About this exercise =
Working from the records below, repeat exactly the lines starting at the line that contains "Return results in" and ending at the line that contains "See the attached image. Mask myocardium.", inclusive.

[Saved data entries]
* * *
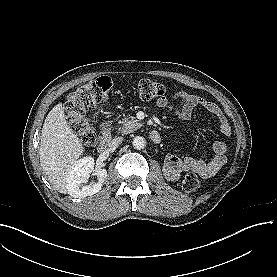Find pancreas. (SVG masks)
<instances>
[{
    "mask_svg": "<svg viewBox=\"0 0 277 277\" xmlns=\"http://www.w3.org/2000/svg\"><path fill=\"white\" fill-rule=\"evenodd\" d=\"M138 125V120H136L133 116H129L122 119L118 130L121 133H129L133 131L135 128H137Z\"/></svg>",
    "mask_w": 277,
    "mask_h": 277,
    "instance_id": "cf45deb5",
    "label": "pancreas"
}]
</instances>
* * *
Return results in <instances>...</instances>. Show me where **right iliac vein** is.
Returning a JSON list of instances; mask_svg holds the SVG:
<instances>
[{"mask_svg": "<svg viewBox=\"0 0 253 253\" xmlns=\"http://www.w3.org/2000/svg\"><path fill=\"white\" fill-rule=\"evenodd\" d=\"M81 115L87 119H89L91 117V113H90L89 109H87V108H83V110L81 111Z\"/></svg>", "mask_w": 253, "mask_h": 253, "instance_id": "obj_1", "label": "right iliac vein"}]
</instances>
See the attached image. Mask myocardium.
* * *
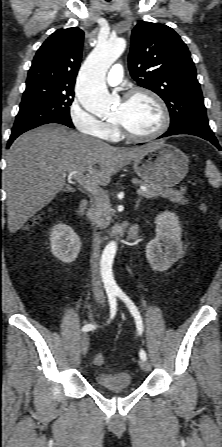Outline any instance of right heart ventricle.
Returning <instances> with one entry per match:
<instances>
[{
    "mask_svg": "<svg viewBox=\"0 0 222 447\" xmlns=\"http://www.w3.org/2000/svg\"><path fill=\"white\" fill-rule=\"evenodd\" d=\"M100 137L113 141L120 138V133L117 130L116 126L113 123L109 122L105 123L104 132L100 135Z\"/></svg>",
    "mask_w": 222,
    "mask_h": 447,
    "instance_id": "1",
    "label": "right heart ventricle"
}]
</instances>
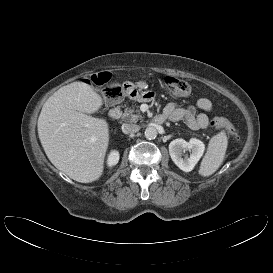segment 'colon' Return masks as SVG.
* * *
Task response =
Return results in <instances>...</instances>. Show me where **right iliac vein** is.
Returning a JSON list of instances; mask_svg holds the SVG:
<instances>
[{"mask_svg": "<svg viewBox=\"0 0 253 253\" xmlns=\"http://www.w3.org/2000/svg\"><path fill=\"white\" fill-rule=\"evenodd\" d=\"M81 115L87 119H89L91 117V113H90L89 109H87V108H83V110L81 111Z\"/></svg>", "mask_w": 253, "mask_h": 253, "instance_id": "obj_1", "label": "right iliac vein"}]
</instances>
See the attached image. Mask myocardium.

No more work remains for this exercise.